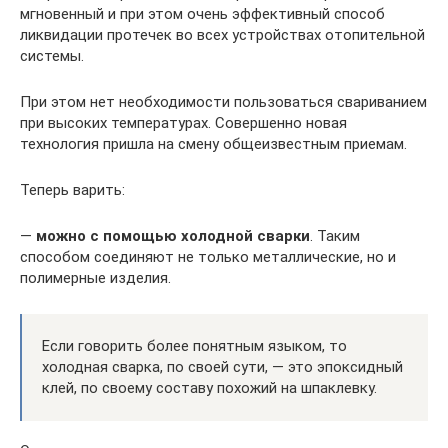
мгновенный и при этом очень эффективный способ
ликвидации протечек во всех устройствах отопительной
системы.
При этом нет необходимости пользоваться свариванием
при высоких температурах. Совершенно новая
технология пришла на смену общеизвестным приемам.
Теперь варить:
—
можно с помощью холодной сварки
. Таким
способом соединяют не только металлические, но и
полимерные изделия.
Если говорить более понятным языком, то
холодная сварка, по своей сути, — это эпоксидный
клей, по своему составу похожий на шпаклевку.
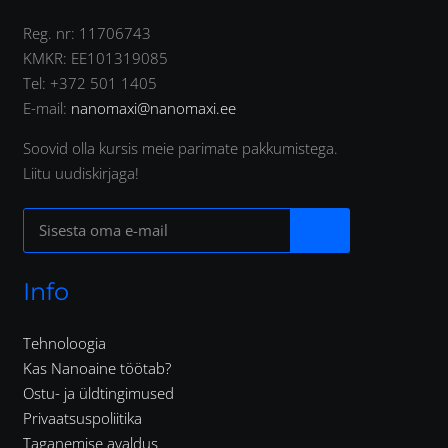
Reg. nr: 11706743
KMKR: EE101319085
Tel: +372 501 1405
E-mail:
nanomaxi@nanomaxi.ee
Soovid olla kursis meie parimate pakkumistega.
Liitu uudiskirjaga!
Info
Tehnoloogia
Kas Nanoaine töötab?
Ostu- ja üldtingimused
Privaatsuspoliitika
Taganemise avaldus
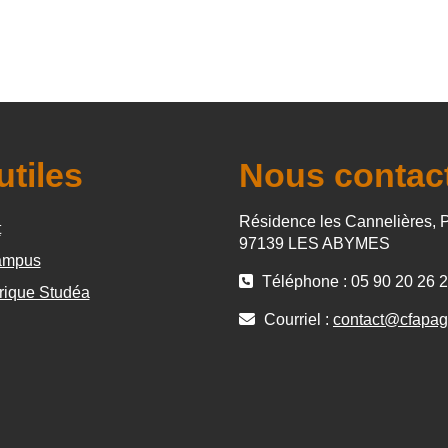
utiles
Nous contac
Résidence les Cannelières, 
t
97139 LES ABYMES
mpus
Téléphone : 05 90 20 26 
rique Studéa
Courriel :
contact@cfapag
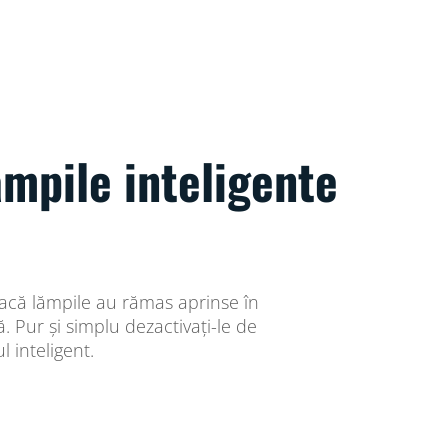
ămpile inteligente
 dacă lămpile au rămas aprinse în
 Pur și simplu dezactivați-le de
l inteligent.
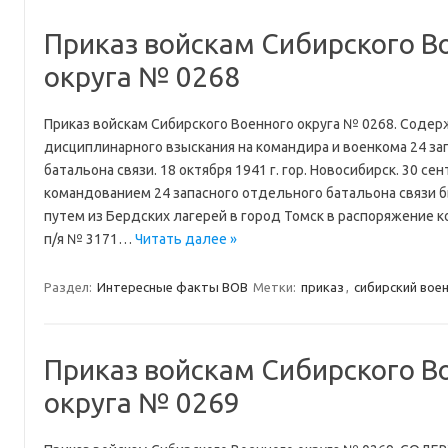
Приказ войскам Сибирского В
округа № 0268
Приказ войскам Сибирского Военного округа № 0268. Содер
дисциплинарного взыскания на командира и военкома 24 за
батальона связи. 18 октября 1941 г. гор. Новосибирск. 30 се
командованием 24 запасного отдельного батальона связи 
путем из Бердских лагерей в город Томск в распоряжение 
п/я № 3171…
Читать далее »
Раздел:
Интересные факты ВОВ
Метки:
приказ
,
сибирский вое
Приказ войскам Сибирского В
округа № 0269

-- Instructions for the task --
Retrieve all lines from the data that contain the string "округа".

-- Solution for this problem --
округа № 0268
Приказ войскам Сибирского Военного округа № 0268. Содер
округа № 0269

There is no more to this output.